Here are a few links to sites that contain information that seems to me to
be "good".
http://www.totse.com/en/technology/space_astronomy_nasa/tungusk2.html {Read
first - good summary}
http://www.808.com/tunguska/ {Excellent scientific site by GF Plekhanov in
English and Russian}
http://www.psi.edu/projects/siberia/siberia.html
The appropriate subject journal, which may be available on Interlibrary loan
or on fiche is "Meteorite" by Pallasite Press, NZ. The relevant website is
located at http://www.meteor.co.nz. Their November issue will contain a
report on a conference dedicated to the Tungusta event.

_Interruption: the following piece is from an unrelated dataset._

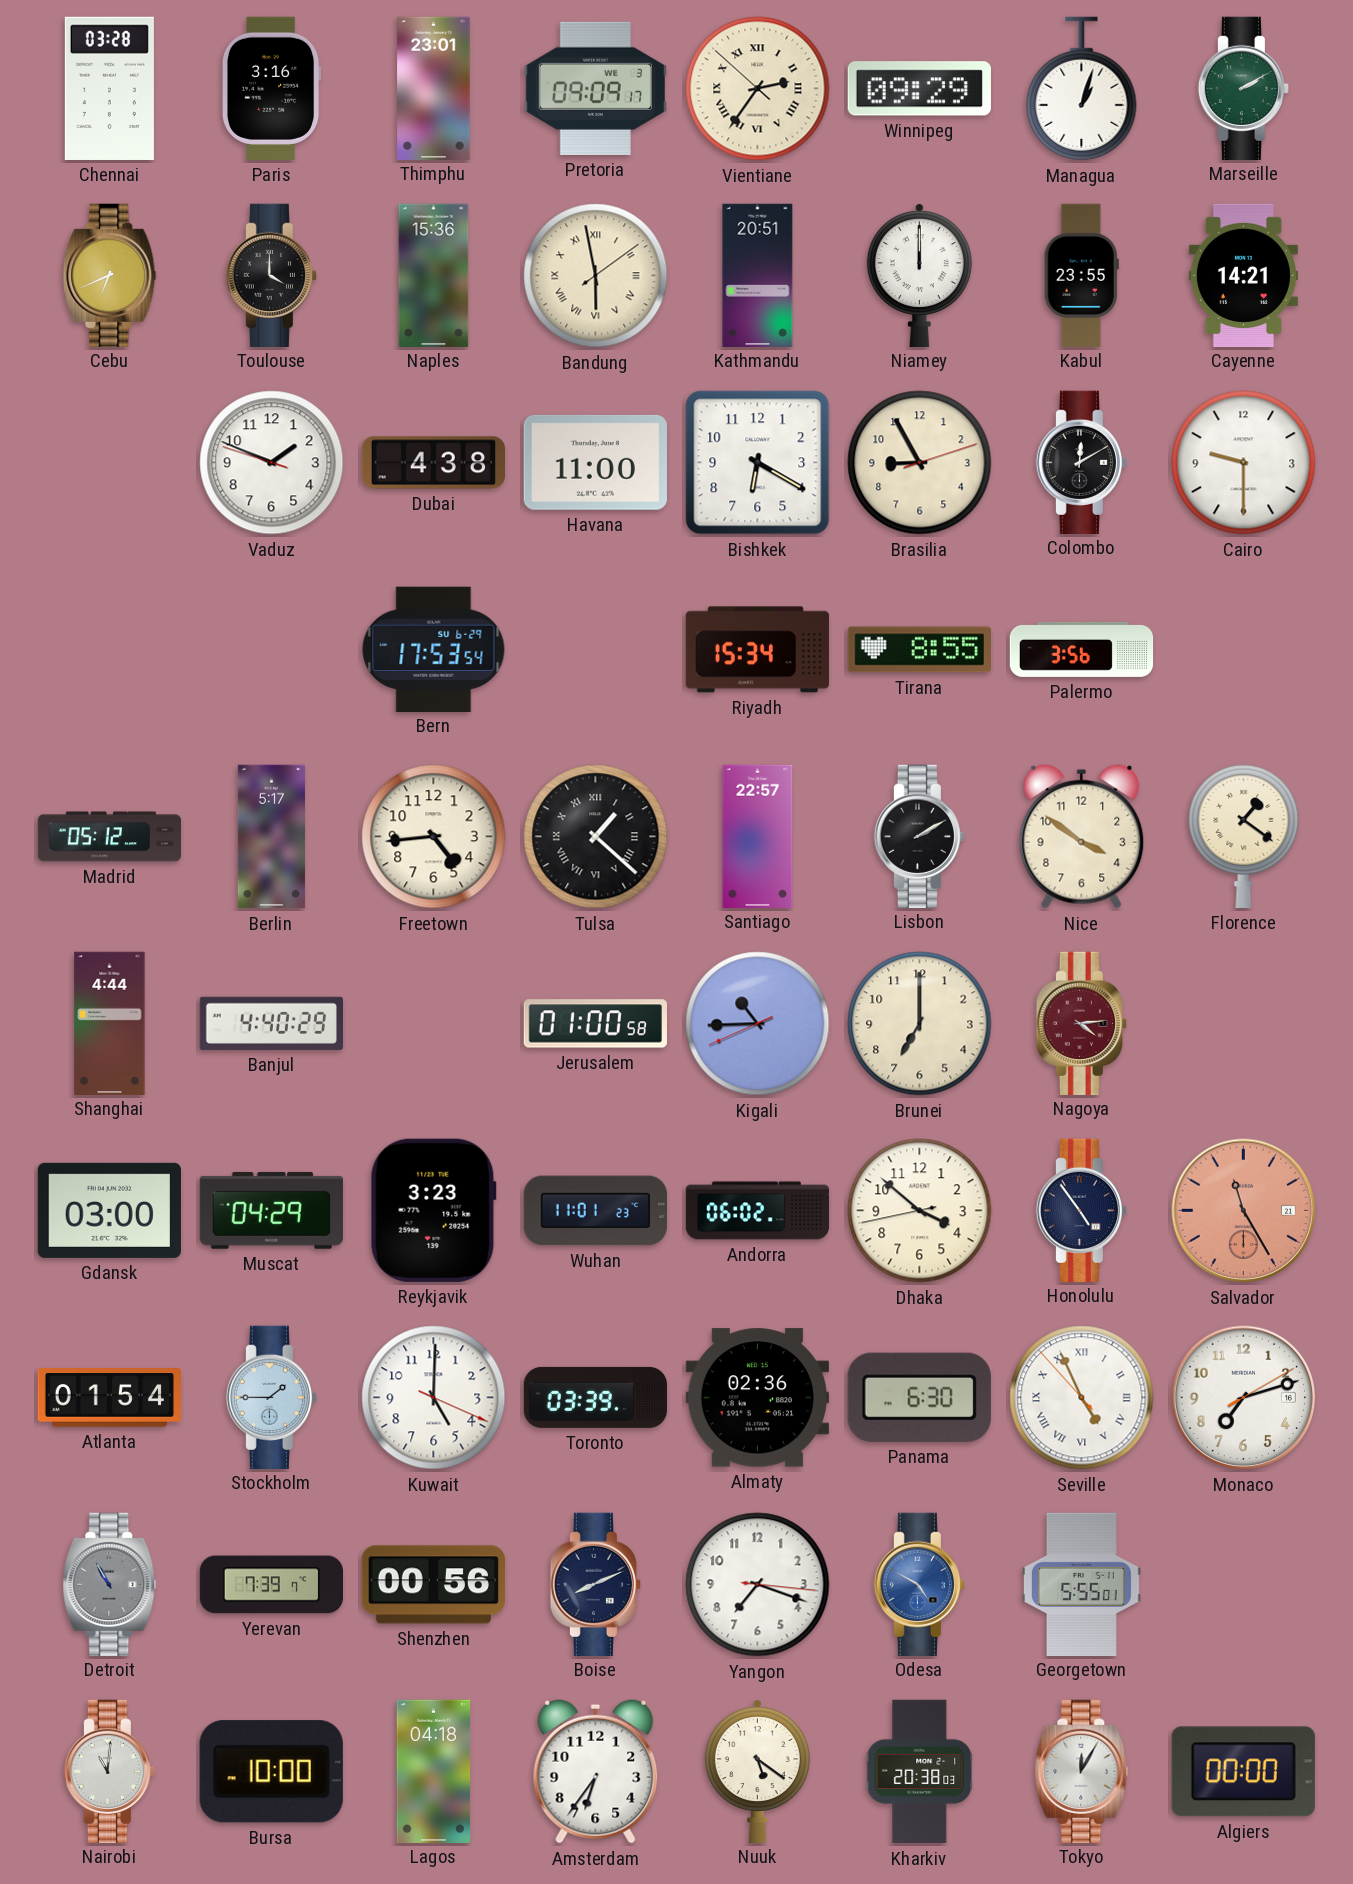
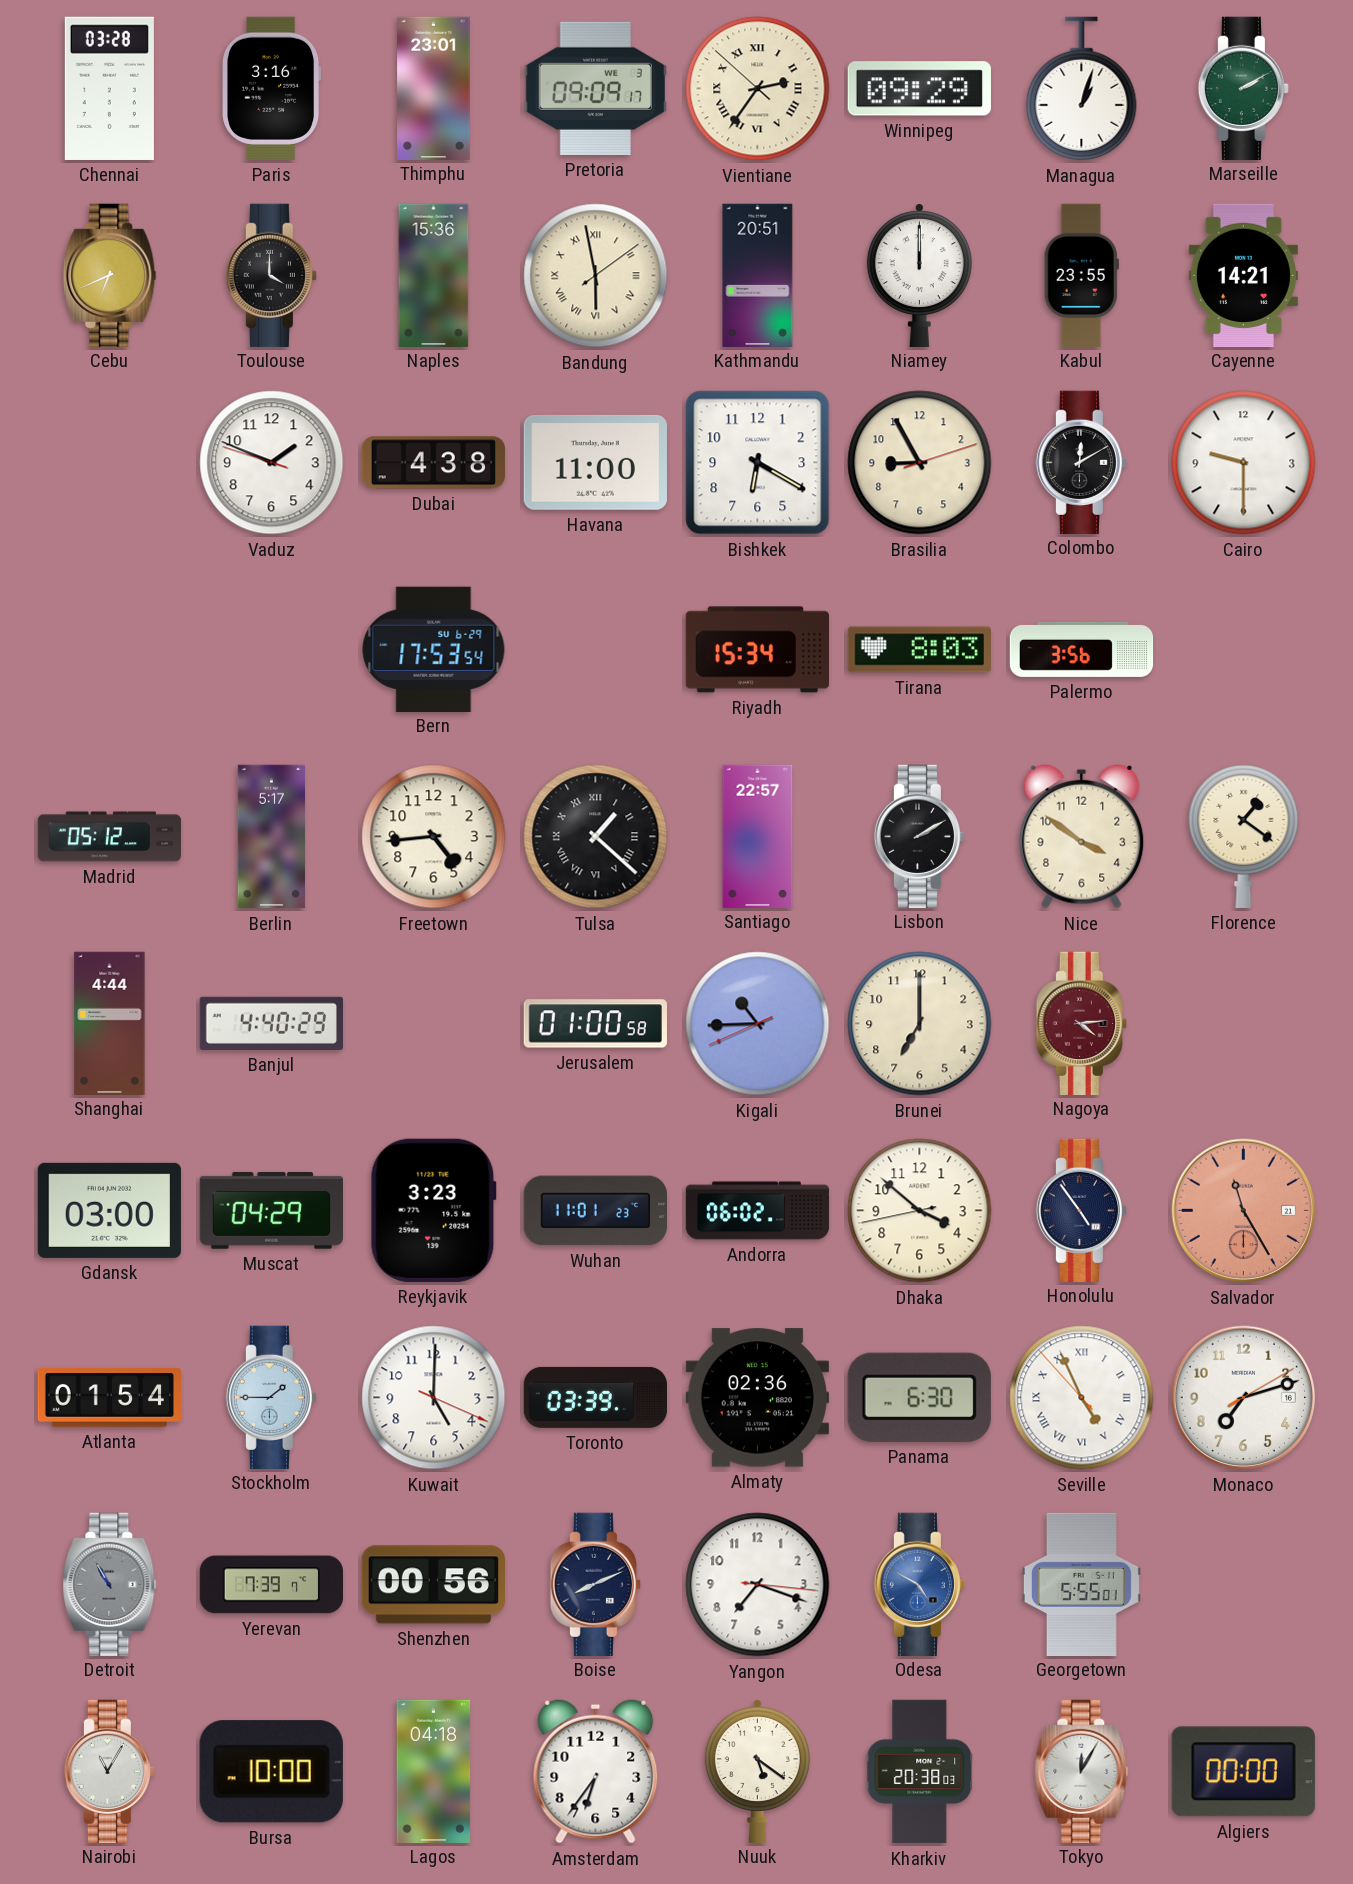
Tirana: 8:55 -> 8:03
Nairobi: 11:01 -> 11:05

On their site they have a link to a table of "Environmental Damage from
Asteroid and Comet Impacts" [Michael Paine, 2001-05-23] located at
http://www4.tpg.com.au/users/tps-seti/climate.htm which tends to confirm my
memories of yields and provides many excellent references. (To put it into
perspective, the Tungusta event is estimated to have had a yield equivalent
to a 15-megaton hydrogen bomb.)
They also provide a well researched table of links to other meteorite
related sites at http://www.meteor.co.nz/links.html
PS My memory of an 80m diameter for the Arizona Meteorite was based on
modeling done (at the Sutherland Observatory) during the 1980s. I don't have
a reference handy, but there was a lot published on size, energy and crater
size during the 1985-1995 period in Sky and Telescope and more than a few
articles in Nature. An LOC search on "bolide" and "diameter" will probably
lead you to relevant citations.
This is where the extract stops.